* [DATA EXTRACTS]:
**********

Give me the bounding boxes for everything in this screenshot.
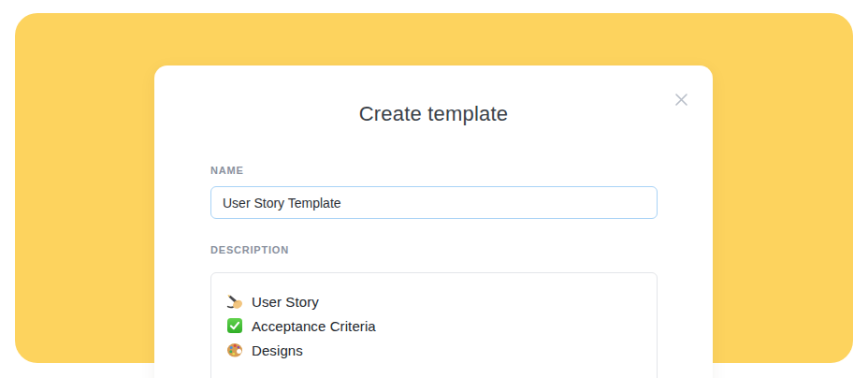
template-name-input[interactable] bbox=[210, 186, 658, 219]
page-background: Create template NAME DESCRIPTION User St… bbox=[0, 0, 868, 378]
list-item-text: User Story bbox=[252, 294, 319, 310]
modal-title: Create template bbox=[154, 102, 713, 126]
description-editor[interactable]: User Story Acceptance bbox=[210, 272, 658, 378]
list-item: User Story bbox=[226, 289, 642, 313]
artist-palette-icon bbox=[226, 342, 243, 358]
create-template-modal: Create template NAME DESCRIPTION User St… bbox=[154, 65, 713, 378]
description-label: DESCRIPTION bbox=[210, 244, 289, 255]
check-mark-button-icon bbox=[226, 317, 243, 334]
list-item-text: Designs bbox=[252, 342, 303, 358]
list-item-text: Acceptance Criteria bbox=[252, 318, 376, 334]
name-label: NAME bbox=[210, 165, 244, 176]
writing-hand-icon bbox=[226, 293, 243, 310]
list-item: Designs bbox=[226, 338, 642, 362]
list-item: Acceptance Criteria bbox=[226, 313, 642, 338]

**********

* [YOUR ASSIGNMENT]:
Please output all of the data exactly as given, omitting any images it holds.

* [PROBLEM SOLUTION]:
Give me the bounding boxes for everything in this screenshot.
template-name-input[interactable] bbox=[210, 186, 658, 219]
page-background: Create template NAME DESCRIPTION User St… bbox=[0, 0, 868, 378]
list-item-text: User Story bbox=[252, 294, 319, 310]
modal-title: Create template bbox=[154, 102, 713, 126]
description-editor[interactable]: User Story Acceptance bbox=[210, 272, 658, 378]
list-item: User Story bbox=[226, 289, 642, 313]
artist-palette-icon bbox=[226, 342, 243, 358]
create-template-modal: Create template NAME DESCRIPTION User St… bbox=[154, 65, 713, 378]
description-label: DESCRIPTION bbox=[210, 244, 289, 255]
check-mark-button-icon bbox=[226, 317, 243, 334]
list-item-text: Designs bbox=[252, 342, 303, 358]
list-item-text: Acceptance Criteria bbox=[252, 318, 376, 334]
name-label: NAME bbox=[210, 165, 244, 176]
writing-hand-icon bbox=[226, 293, 243, 310]
list-item: Designs bbox=[226, 338, 642, 362]
list-item: Acceptance Criteria bbox=[226, 313, 642, 338]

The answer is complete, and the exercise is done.